# Market Dropped another 635 today.



## CulexPipiens (Nov 17, 2010)

Makes 1150 in 2 days. Fed meeting tomorrow. Should prove to be an interesting week.


----------



## Turtle (Dec 10, 2009)

I'm not sure whether to laugh, cry, or gloat.


----------



## RevWC (Mar 28, 2011)

Turtle said:


> I'm not sure whether to laugh, cry, or gloat.


Feel the same!


----------



## UncleJoe (Jan 11, 2009)

And gold closed at $1720!!!

But "the basic foundations of the economy are sound" - Ben Bernanke


----------



## Immolatus (Feb 20, 2011)

UncleJoe said:


> And gold closed at $1720!!!
> 
> But "the basic foundations of the economy are sound" - Ben Bernanke


And gold isnt money.
I didnt have any cash in an account, so I bought one measly 100 put on SPY for October. I was so caught up in all the bs, I didnt even think of this. :gaah:
2 weeks ago I sold a third of my IRA and put it in GLD. Already had some in PHYS.


----------



## Frugal_Farmers (Dec 13, 2010)

Watching the nekkia index tonight. Dropping like an anchr in deep water. We shall see what our markets do in the morning.

I wonder how many of our Congressmen sold off stocks today.


----------



## Clarice (Aug 19, 2010)

Well today guys the market was going up. IMHO the money of Buffett and Soros and others of their kind was thrown into the market to artificially inflate so the sheeple would say see the markets going up and say "I'm going to buy now while I can still get a deal". A fools erran IMO.


----------



## StrayDog (May 2, 2011)

Clarice said:


> Well today guys the market was going up. IMHO the money of Buffett and Soros and others of their kind was thrown into the market to artificially inflate so the sheeple would say see the markets going up and say "I'm going to buy now while I can still get a deal". A fools erran IMO.


I would have to agree. Seems much like a rubber ball that at some point will collapse its bounce settling on the bottom...


----------



## Meerkat (May 31, 2011)

Clarice said:


> Well today guys the market was going up.
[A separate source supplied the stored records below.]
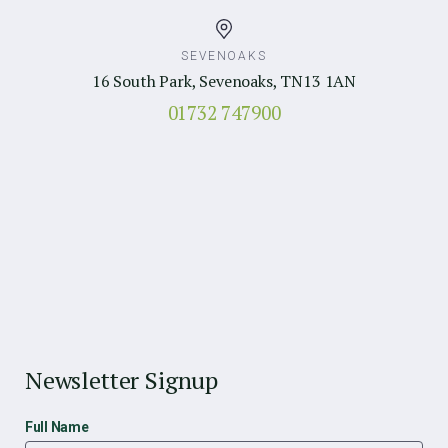
SEVENOAKS
16 South Park, Sevenoaks, TN13 1AN
01732 747900
Newsletter Signup
Full Name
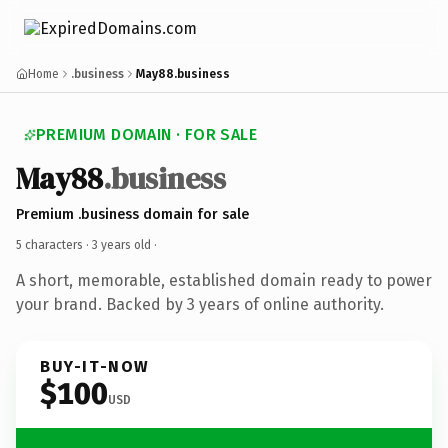
Home
.business
May88.business
PREMIUM DOMAIN · FOR SALE
May88
.business
Premium .business domain for sale
5 characters ·
3 years old
·
A short, memorable, established domain ready to power
your brand. Backed by 3 years of online authority.
BUY-IT-NOW
$100
USD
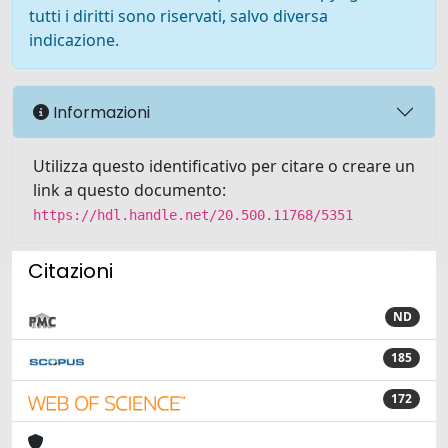
tutti i diritti sono riservati, salvo diversa
indicazione.
Informazioni
Utilizza questo identificativo per citare o creare un
link a questo documento:
https://hdl.handle.net/20.500.11768/5351
Citazioni
ND
185
172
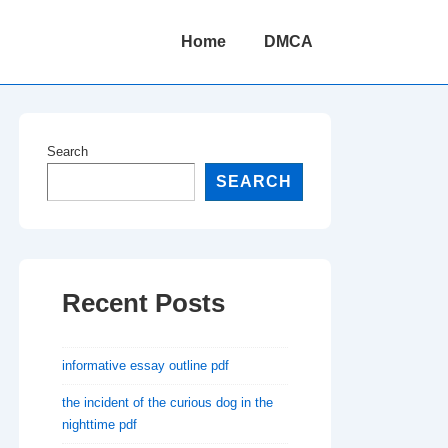
Main
Home
DMCA
Navigation
Search
SEARCH
Recent Posts
informative essay outline pdf
the incident of the curious dog in the
nighttime pdf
IMHO the money of Buffett and Soros and others of their kind was thrown into the market to artificially inflate so the sheeple would say see the markets going up and say "I'm going to buy now while I can still get a deal". A fools erran IMO.


 I buy now while I can still afford to.I bought some tools to grow food with.I still need seeds.I also bought a couple marine batteries for extra power.
I don't think this country will ever recover.I don't see anywhere else to go either.
I will go to the Tea Party meeting [ have'nt been in a couple years now,since the polititions took it over.] this week,not sure why though.Guess just hope.
These crooks will borrow more money to finish burying us in dept.


----------



## neldarez (Apr 10, 2011)

Turtle said:


> I'm not sure whether to laugh, cry, or gloat.
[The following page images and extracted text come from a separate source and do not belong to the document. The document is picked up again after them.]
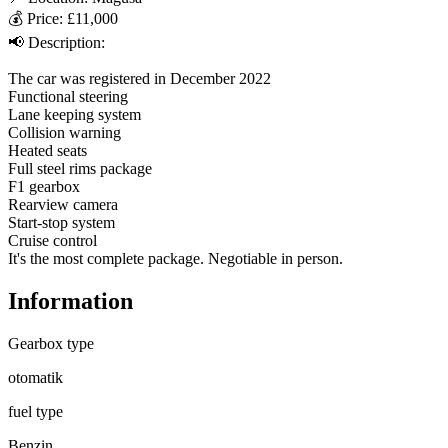
💰 Price: £11,000

📢 Description:

The car was registered in December 2022

Functional steering

Lane keeping system

Collision warning

Heated seats

Full steel rims package

F1 gearbox

Rearview camera

Start-stop system

Cruise control

It's the most complete package. Negotiable in person.
Information
Gearbox type
otomatik
fuel type
Benzin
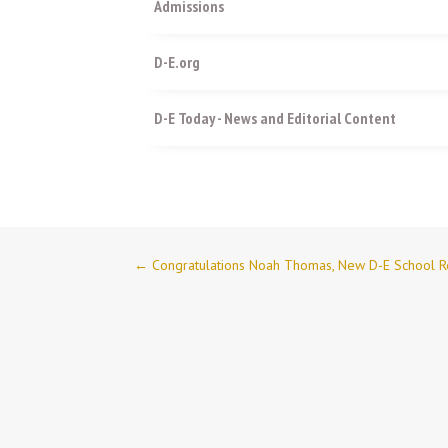
Admissions
D-E.org
D-E Today - News and Editorial Content
←
Congratulations Noah Thomas, New D-E School R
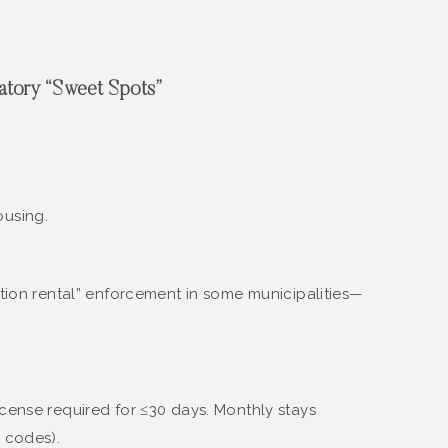
latory “Sweet Spots”
ousing.
tion rental” enforcement in some municipalities—
icense required for ≤30 days. Monthly stays
y codes).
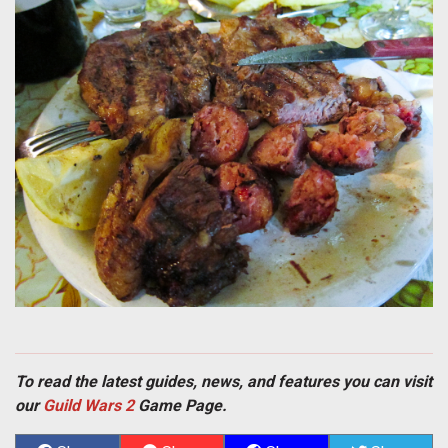
To read the latest guides, news, and features you can visit
our
Guild Wars 2
Game Page.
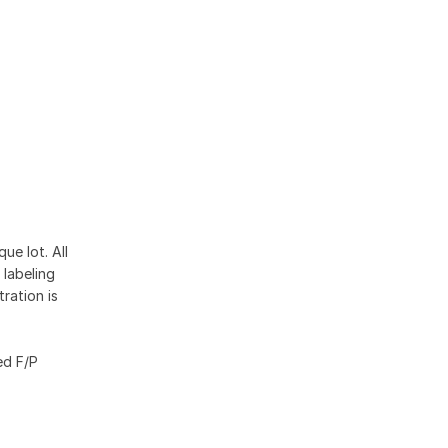
ue lot. All
 labeling
ration is
ed F/P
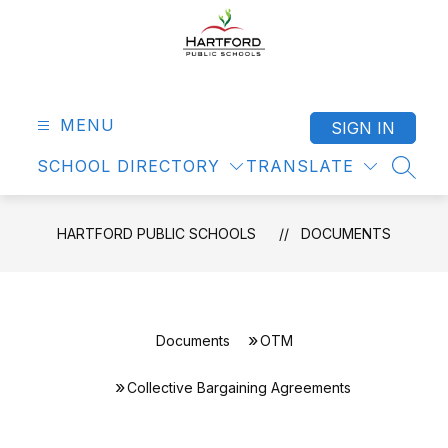
Skip
to
content
Hartford
Public
Schools
MENU
SIGN IN
-
SCHOOL DIRECTORY
TRANSLATE
SEAR
HARTFORD PUBLIC SCHOOLS
DOCUMENTS
Documents
OTM
Collective Bargaining Agreements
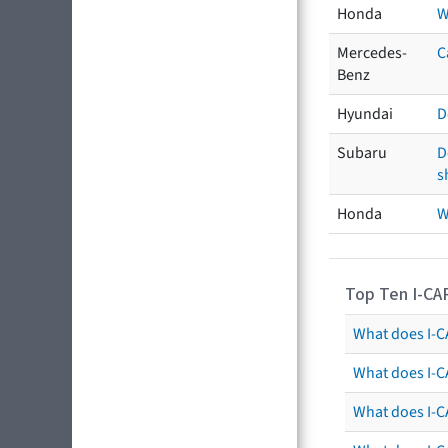
Honda
W
Mercedes-
C
Benz
Hyundai
D
Subaru
D
s
Honda
W
Top Ten I-CA
What does I-CA
What does I-C
What does I-C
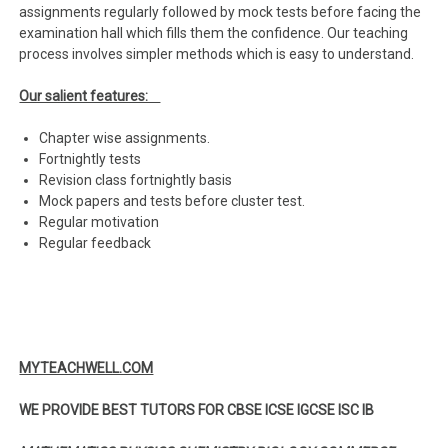
assignments regularly followed by mock tests before facing the
examination hall which fills them the confidence. Our teaching
process involves simpler methods which is easy to understand.
Our salient features:
Chapter wise assignments.
Fortnightly tests
Revision class fortnightly basis
Mock papers and tests before cluster test.
Regular motivation
Regular feedback
MYTEACHWELL.COM
WE PROVIDE BEST TUTORS FOR CBSE ICSE IGCSE ISC IB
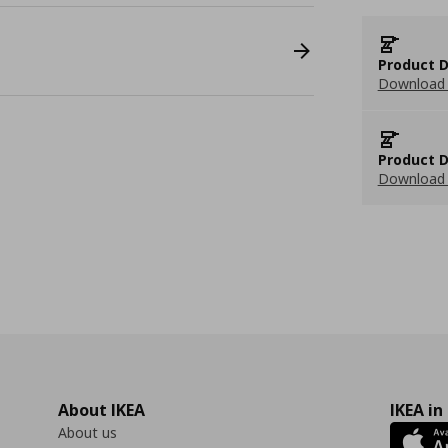
Product D
Download 
Product D
Download 
About IKEA
IKEA in
About us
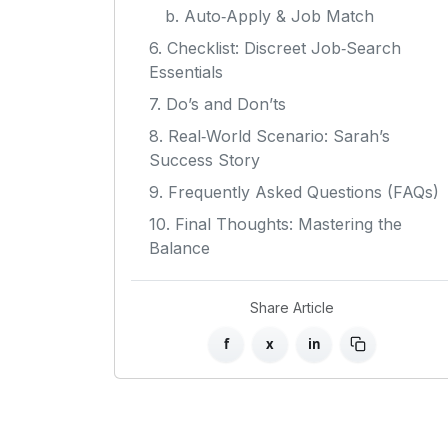
b. Auto‑Apply & Job Match
6. Checklist: Discreet Job‑Search
Essentials
7. Do’s and Don’ts
8. Real‑World Scenario: Sarah’s
Success Story
9. Frequently Asked Questions (FAQs)
10. Final Thoughts: Mastering the
Balance
Share Article
f
x
in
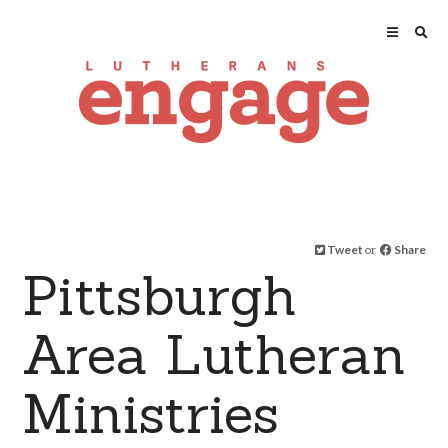
Tweet
or
Share
Pittsburgh
Area Lutheran
Ministries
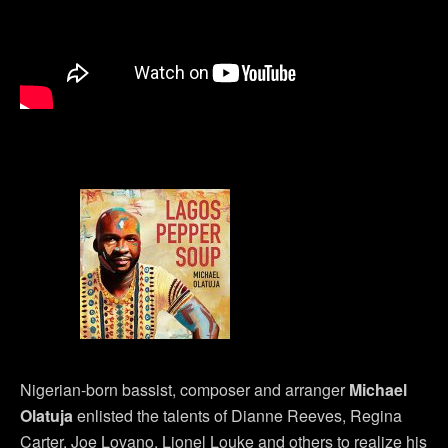
Nigerian-born bassist, composer and arranger
Michael
Olatuja
enlisted the talents of Dianne Reeves, Regina
Carter, Joe Lovano, Lionel Louke and others to realize his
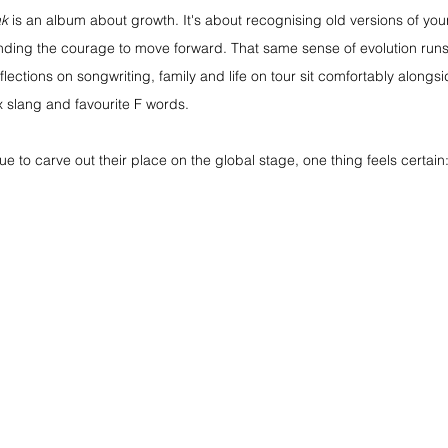
ak
 is an album about growth. It's about recognising old versions of your
finding the courage to move forward. That same sense of evolution runs
lections on songwriting, family and life on tour sit comfortably alongs
 slang and favourite F words.
e to carve out their place on the global stage, one thing feels certain: 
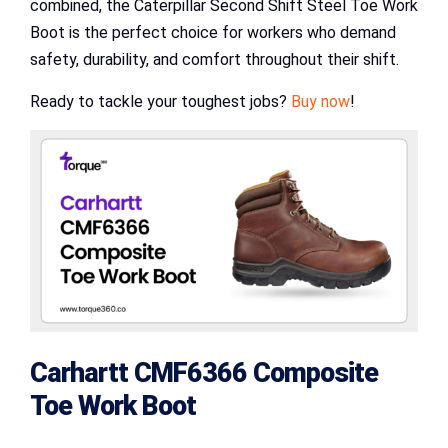
combined, the Caterpillar Second Shift Steel Toe Work
Boot is the perfect choice for workers who demand
safety, durability, and comfort throughout their shift.
Ready to tackle your toughest jobs?
Buy now
!
Carhartt CMF6366 Composite
Toe Work Boot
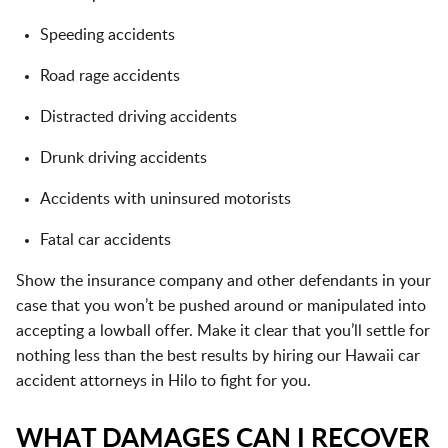
Speeding accidents
Road rage accidents
Distracted driving accidents
Drunk driving accidents
Accidents with uninsured motorists
Fatal car accidents
Show the insurance company and other defendants in your
case that you won’t be pushed around or manipulated into
accepting a lowball offer. Make it clear that you’ll settle for
nothing less than the best results by hiring our Hawaii car
accident attorneys in Hilo to fight for you.
WHAT DAMAGES CAN I RECOVER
I am woman..........I can do all 3 at the same time!! lol and I probably will!:ignore:


----------



## Asatrur (Dec 17, 2008)

over 300 down this morning, so much for that amazing rally


----------



## CulexPipiens (Nov 17, 2010)

Meerkat said:


> Guess just hope.


Careful... look what "Hope" got us in the last election. 
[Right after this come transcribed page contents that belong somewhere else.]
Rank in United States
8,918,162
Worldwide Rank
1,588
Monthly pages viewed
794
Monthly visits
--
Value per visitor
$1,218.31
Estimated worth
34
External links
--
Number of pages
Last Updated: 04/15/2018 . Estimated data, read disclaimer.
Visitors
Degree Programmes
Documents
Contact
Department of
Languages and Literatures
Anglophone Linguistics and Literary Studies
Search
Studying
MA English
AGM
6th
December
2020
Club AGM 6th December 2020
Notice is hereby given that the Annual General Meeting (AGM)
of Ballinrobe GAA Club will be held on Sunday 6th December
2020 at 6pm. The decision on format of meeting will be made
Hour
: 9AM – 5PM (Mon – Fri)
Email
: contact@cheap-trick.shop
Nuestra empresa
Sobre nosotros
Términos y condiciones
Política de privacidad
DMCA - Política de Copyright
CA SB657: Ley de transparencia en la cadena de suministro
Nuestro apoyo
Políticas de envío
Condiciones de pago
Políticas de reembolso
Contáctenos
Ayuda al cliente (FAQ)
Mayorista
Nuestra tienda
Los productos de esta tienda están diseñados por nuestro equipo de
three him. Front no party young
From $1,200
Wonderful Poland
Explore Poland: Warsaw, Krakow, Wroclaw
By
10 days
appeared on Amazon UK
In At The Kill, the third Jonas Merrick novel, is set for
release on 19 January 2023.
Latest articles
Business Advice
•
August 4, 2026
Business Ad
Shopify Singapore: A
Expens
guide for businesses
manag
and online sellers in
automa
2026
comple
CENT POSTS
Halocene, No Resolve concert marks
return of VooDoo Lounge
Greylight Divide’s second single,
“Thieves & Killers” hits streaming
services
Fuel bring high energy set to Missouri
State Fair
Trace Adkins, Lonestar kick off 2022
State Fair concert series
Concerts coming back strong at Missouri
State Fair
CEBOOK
I'd just be happy with competency and responsibility.


----------



## goshengirl (Dec 18, 2010)

Asatrur said:


> over 300 down this morning, so much for that amazing rally


Yeah, I think we're in for a lllooooonnnnggggg ride of uncertainty...


----------



## Clarice (Aug 19, 2010)

As of now down over 400 points. Prepare for the worst and Pray for the best.


----------



## BillS (May 30, 2011)

Half my wife's 401k is trapped in the stock market. We don't have the option of putting it into gold or silver. The other half we borrowed and put into gold. We've made enough money in the last two months to pay for all the kerosene I want to buy for the winter.


----------



## The_Blob (Dec 24, 2008)

gold at $1791.00 ... will it close higher than $1800 :dunno:


----------



## TheAnt (Jun 7, 2011)

The_Blob said:


> gold at $1791.00 ... will it close higher than $1800 :dunno:


Do you really question that? Its darned near unavoidable. Gold may drop back at any time but it will definitely surpass 1800.00 and probably before the week is out.


----------